I have often used the automotive market as something of a parallel analogy for computer technology. This really hit home for me recently when I watched a video about a restored 1965 Ford Thunderbird coupe. That design epitomized the mid 1960s. It was a clean streamlined design touched by a hotrod sensibility. It didn’t look space age rocketship like in the vein of the late 1950’s designs. It evoked a future that was streamlined and clean without the pulp 1940s-‘50s sci-fi look of technology. Indeed that mid ‘60s T-bird, along with other designs, is an interesting terrestrial parallel to Matt Jefferies’ Enterprise.
The Enterprise was a stroke of brilliance. It was a deft melding of technological extrapolation with clean cool design. It looks cool not only because it’s supposed to, but because it also looks believably purposeful. Add to that the magic that how it functioned was not immediately apparent. We were given tantalizing clues through occasional terminology and evocative technical jargon that sounded just convincing enough to make it feel more real and more possible.
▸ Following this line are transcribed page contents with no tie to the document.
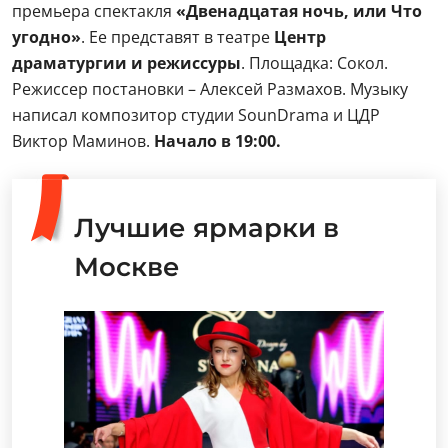
премьера спектакля
«Двенадцатая ночь, или Что
угодно»
. Ее представят в театре
Центр
драматургии и режиссуры
. Площадка: Сокол.
Режиссер постановки – Алексей Размахов. Музыку
написал композитор студии SounDrama и ЦДР
Виктор Маминов.
Начало в 19:00.
Лучшие ярмарки в
Москве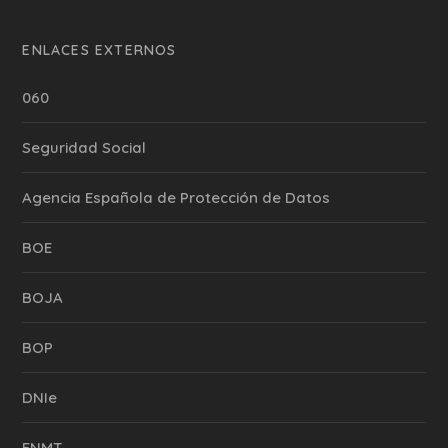
ENLACES EXTERNOS
060
Seguridad Social
Agencia Española de Protección de Datos
BOE
BOJA
BOP
DNIe
FNMT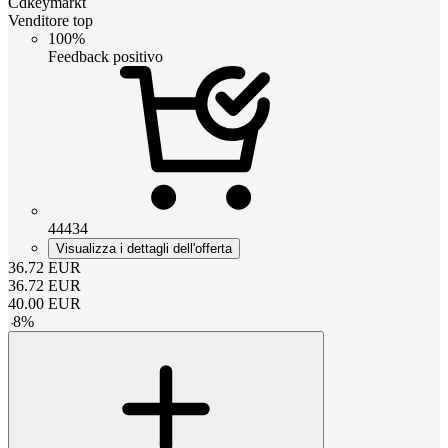
Cdkeymarkt
Venditore top
100%
Feedback positivo
44434
Visualizza i dettagli dell'offerta
36.72
EUR
36.72
EUR
40.00
EUR
-
8
%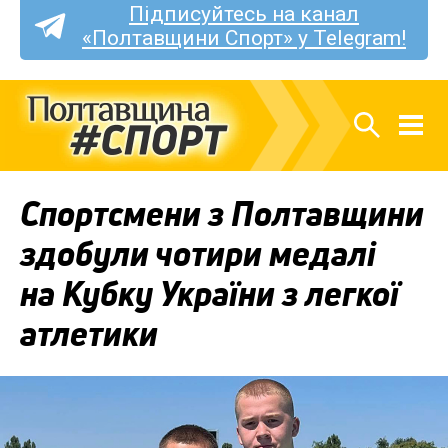
Підписуйтесь на канал
«Полтавщини Спорт» у Telegram!
Спортсмени з Полтавщини
здобули чотири медалі
на Кубку України з легкої
атлетики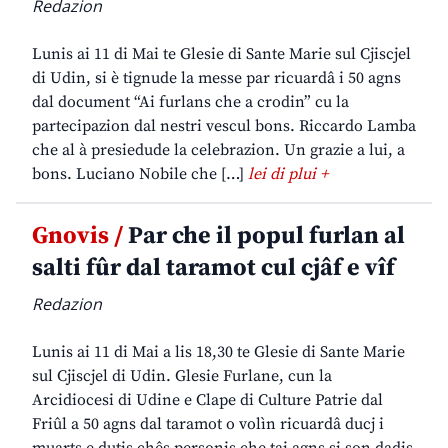
Redazion
Lunis ai 11 di Mai te Glesie di Sante Marie sul Cjiscjel
di Udin, si è tignude la messe par ricuardâ i 50 agns
dal document “Ai furlans che a crodin” cu la
partecipazion dal nestri vescul bons. Riccardo Lamba
che al à presiedude la celebrazion. Un grazie a lui, a
bons. Luciano Nobile che […]
lei di plui +
Gnovis /
Par che il popul furlan al
salti fûr dal taramot cul cjâf e vîf
Redazion
Lunis ai 11 di Mai a lis 18,30 te Glesie di Sante Marie
sul Cjiscjel di Udin. Glesie Furlane, cun la
Arcidiocesi di Udine e Clape di Culture Patrie dal
Friûl a 50 agns dal taramot o volìn ricuardâ ducj i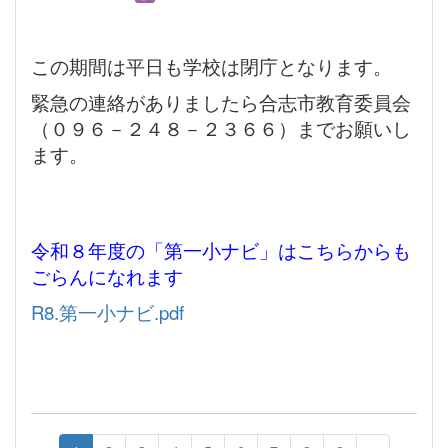
この期間は平日も学校は閉庁となります。
緊急の連絡がありましたら合志市教育委員会
（０９６－２４８－２３６６）までお願いし
ます。
令和８年度の「第一小ナビ」はこちらからも
ごらんになれます
R8.第一小ナビ.pdf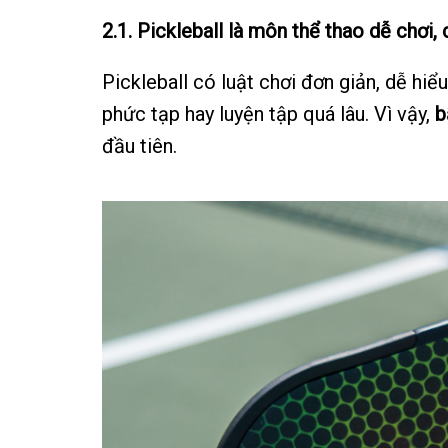
2.1. Pickleball là môn thể thao dễ chơi,
Pickleball có luật chơi đơn giản, dễ h
phức tạp hay luyện tập quá lâu. Vì vậy,
b
đầu tiên.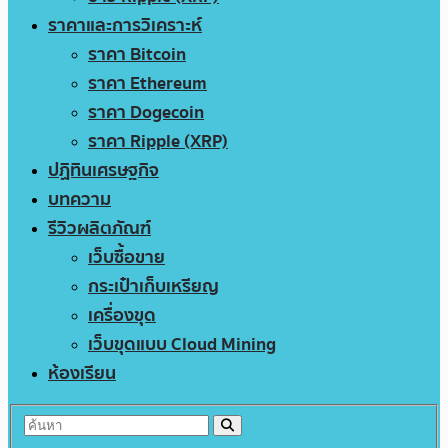
ราคาและการวิเคราะห์
ราคา Bitcoin
ราคา Ethereum
ราคา Dogecoin
ราคา Ripple (XRP)
ปฏิทินเศรษฐกิจ
บทความ
รีวิวผลิตภัณฑ์
เว็บซื้อขาย
กระเป๋าเก็บเหรียญ
เครื่องขุด
เว็บขุดแบบ Cloud Mining
ห้องเรียน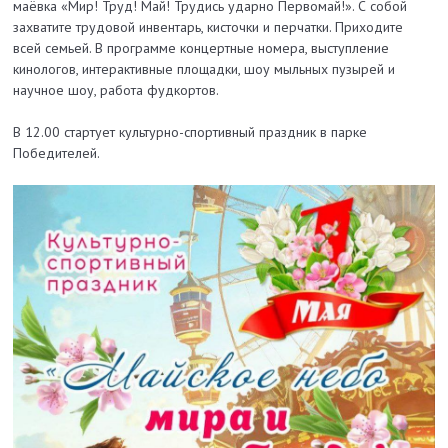
маёвка «Мир! Труд! Май! Трудись ударно Первомай!».
С собой
захватите трудовой инвентарь, кисточки и перчатки. Приходите
всей семьей. В программе концертные номера, выступление
кинологов, интерактивные площадки, шоу мыльных пузырей и
научное шоу, работа фудкортов.
В 12.00 стартует культурно-спортивный праздник в парке
Победителей.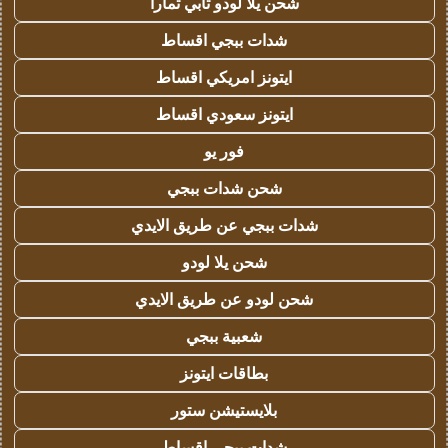
شحن يلا لودو تابي تمارا
شدات ببجي اقساط
ايتونز امريكي اقساط
ايتونز سعودي اقساط
فور يو
شحن شدات ببجي
شدات ببجي عن طريق الايدي
شحن يلا لودو
شحن لودو عن طريق الايدي
شعبية ببجي
بطاقات ايتونز
بلايستيشن ستور
شدات ببجي اقساط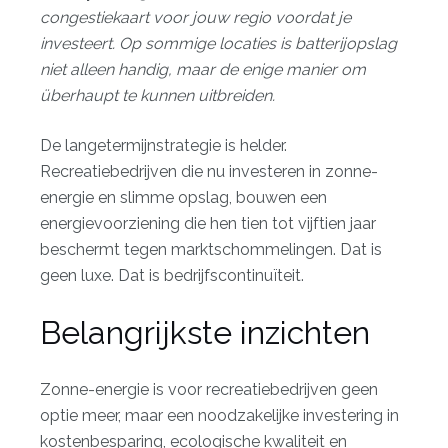
congestiekaart voor jouw regio voordat je
investeert. Op sommige locaties is batterijopslag
niet alleen handig, maar de enige manier om
überhaupt te kunnen uitbreiden.
De langetermijnstrategie is helder.
Recreatiebedrijven die nu investeren in zonne-
energie en slimme opslag, bouwen een
energievoorziening die hen tien tot vijftien jaar
beschermt tegen marktschommelingen. Dat is
geen luxe. Dat is bedrijfscontinuïteit.
Belangrijkste inzichten
Zonne-energie is voor recreatiebedrijven geen
optie meer, maar een noodzakelijke investering in
kostenbesparing, ecologische kwaliteit en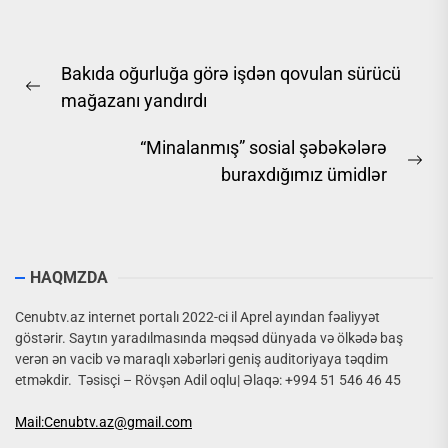
Yazı
Bakıda oğurluğa görə işdən qovulan sürücü
naviqasiyası
Previous
mağazanı yandırdı
post:
“Minalanmış” sosial şəbəkələrə
Ne
buraxdığımız ümidlər
pos
HAQMZDA
Cenubtv.az internet portalı 2022-ci il Aprel ayından fəaliyyət
göstərir. Saytın yaradılmasında məqsəd dünyada və ölkədə baş
verən ən vacib və maraqlı xəbərləri geniş auditoriyaya təqdim
etməkdir. Təsisçi – Rövşən Adil oqlu| Əlaqə: +994 51 546 46 45
Mail:Cenubtv.az@gmail.com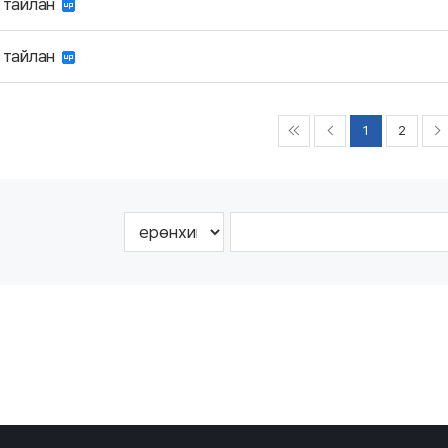
ы тайлан
ы тайлан
1
2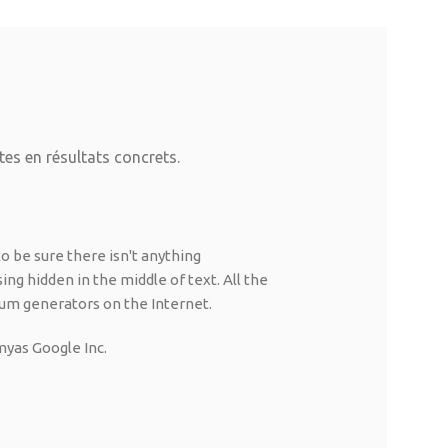
tes en résultats concrets.
o be sure there isn't anything
ng hidden in the middle of text. All the
um generators on the Internet.
myas
Google Inc.
Many desktop pub
editors now use L
text, and a search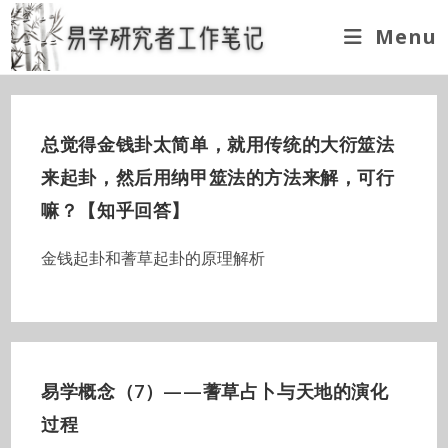
Skip
Menu
to
content
总觉得金钱卦太简单，就用传统的大衍筮法
来起卦，然后用纳甲筮法的方法来解，可行
嘛？【知乎回答】
金钱起卦和蓍草起卦的原理解析
易学概念（7）——蓍草占卜与天地的演化
过程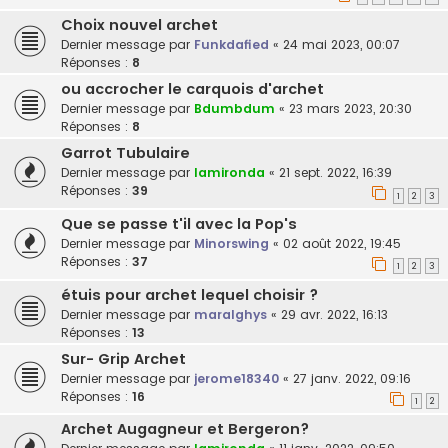
Choix nouvel archet
Dernier message par
Funkdafied
«
24 mai 2023, 00:07
Réponses :
8
ou accrocher le carquois d'archet
Dernier message par
Bdumbdum
«
23 mars 2023, 20:30
Réponses :
8
Garrot Tubulaire
Dernier message par
lamironda
«
21 sept. 2022, 16:39
Réponses :
39
1
2
3
Que se passe t'il avec la Pop's
Dernier message par
Minorswing
«
02 août 2022, 19:45
Réponses :
37
1
2
3
étuis pour archet lequel choisir ?
Dernier message par
maralghys
«
29 avr. 2022, 16:13
Réponses :
13
Sur- Grip Archet
Dernier message par
jerome18340
«
27 janv. 2022, 09:16
Réponses :
16
1
2
Archet Augagneur et Bergeron?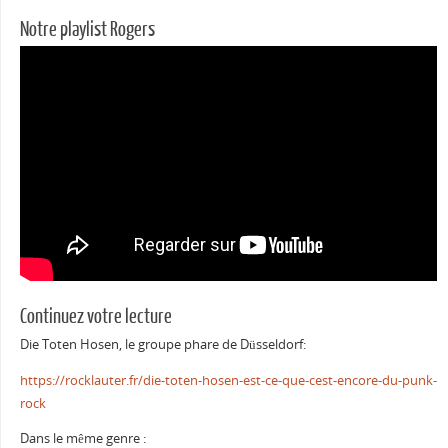
Notre playlist Rogers
Continuez votre lecture
Die Toten Hosen, le groupe phare de Düsseldorf:
https://rocklauter.fr/die-toten-hosen-est-ce-que-cest-encore-du-punk-
rock
Dans le même genre :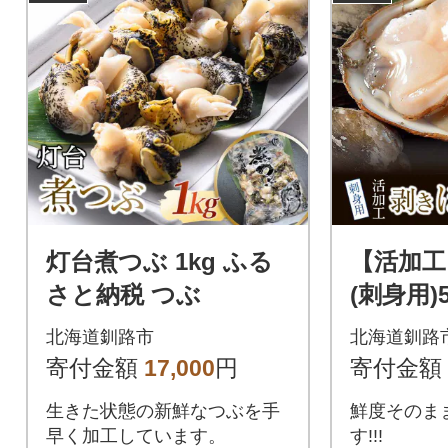
灯台煮つぶ 1kg ふる
【活加工
さと納税 つぶ
(刺身用)5
後)×1袋
北海道釧路市
北海道釧路
き貝 ホ
寄付金額
17,000
円
寄付金額
生きた状態の新鮮なつぶを手
鮮度そのま
早く加工しています。
す!!!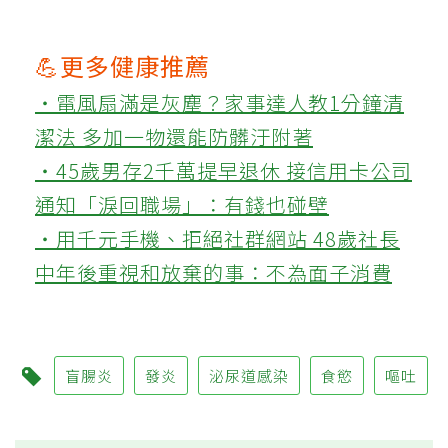
💪更多健康推薦
‧電風扇滿是灰塵？家事達人教1分鐘清
潔法 多加一物還能防髒汙附著
‧45歲男存2千萬提早退休 接信用卡公司
通知「淚回職場」：有錢也碰壁
‧用千元手機、拒絕社群網站 48歲社長
中年後重視和放棄的事：不為面子消費
盲腸炎
發炎
泌尿道感染
食慾
嘔吐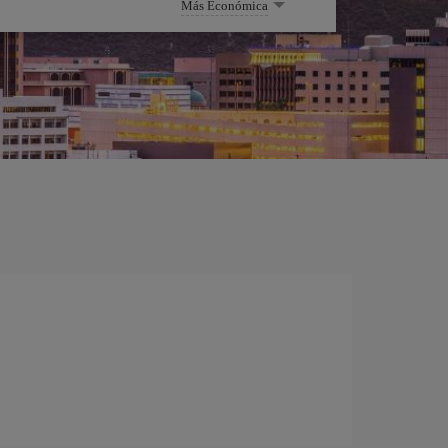
Más Económica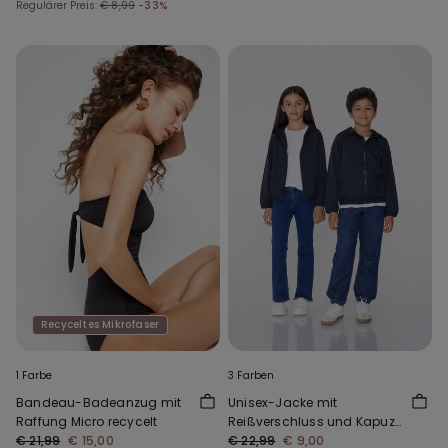
Regulärer Preis:
€ 8,99
-33%
Recyceltes Mikrofaser
1 Farbe
3 Farben
Bandeau-Badeanzug mit
Unisex-Jacke mit
Raffung Micro recycelt
Reißverschluss und Kapuze
€ 21,99
€ 15,00
aus Funktionsgewebe für
€ 22,99
€ 9,00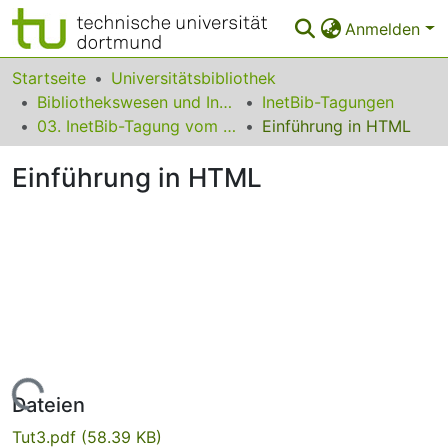
Anmelden
Bereiche & Sammlungen
Startseite
Universitätsbibliothek
Bibliothekswesen und Information
InetBib-Tagungen
Das gesamte Repositorium
03. InetBib-Tagung vom 04. bis 06 März 1998 in Köln
Einführung in HTML
Statistiken
Einführung in HTML
FAQ
Leitlinien
Zurück zur Startseite
Lade...
Dateien
Tut3.pdf
(58.39 KB)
Part of the Enterprise’s beauty is in the fact we don’t fully understand how it works the way it supposedly does. It followed the notion that any sufficiently advanced technology can seem like magic. Alien ship designs in TOS followed the same mindset. It’s far future, it’s alien—we shouldn’t be able to easily discern how it works.
Hell, I’m writing this on an iPad—a device that does feel like magic and certainly would appear so to someone living a hundred or so years ago.
Now a good question to ask is, what might Star Trek have done if they had magically had more time and money? Is it likely the Enterprise, and everything else, could have looked more like TMP? I think the short answer is “no” because the general societal perceptions were different in the mid 1960s than they were in the late 1970s. One might argue Star Trek might have looked a bit more detailed and finished, but not radically different than what we got. More time and money could have allowed them to do some things they otherwise had to forego, but I don’t think it would have looked greatly different because of the existing perceptions of what the future should look like.
This mindset changed within a decade of TOS ending production. The debut of Star Wars completed changed the public perception of what far future and alien technology should look like. Now technology took on a rather industrial real world aesthetic. Future technology now looked accessible and understandable. It looked like it could be easily explained. I don’t mean this in actual real world terms, but in terms of perception. In some cases spacecraft were hardly indistinguishable from terrestrial aircraft. Gone were smooth and seamless hulls constructed in some fantastic advanced manner, replaced by obvious plating that looked right at home on early 20th century ocean vessel hulls and akin to contemporary jet aircraft fuselage panels. The TMP refit now had obvious reaction control thrusters for fine maneuvering (that would still be useless at higher velocities). Gone were many of the spacious interiors meant to stave off claustrophobia on extended voyages, replaced by grey and darkened interiors that emphasize the idea of being enclosed in a smallish area (after a brief relapse in TNG this has gotten ever worse with each successive Trek production).
In essence the magic was tossed aside. And it’s why as beautiful as the TMP refit is I still prefer Matt Jefferies’ original. I feel the level of detail on the refit was carried too far such that it took away the magic of the original.
I don’t need to have it all explained.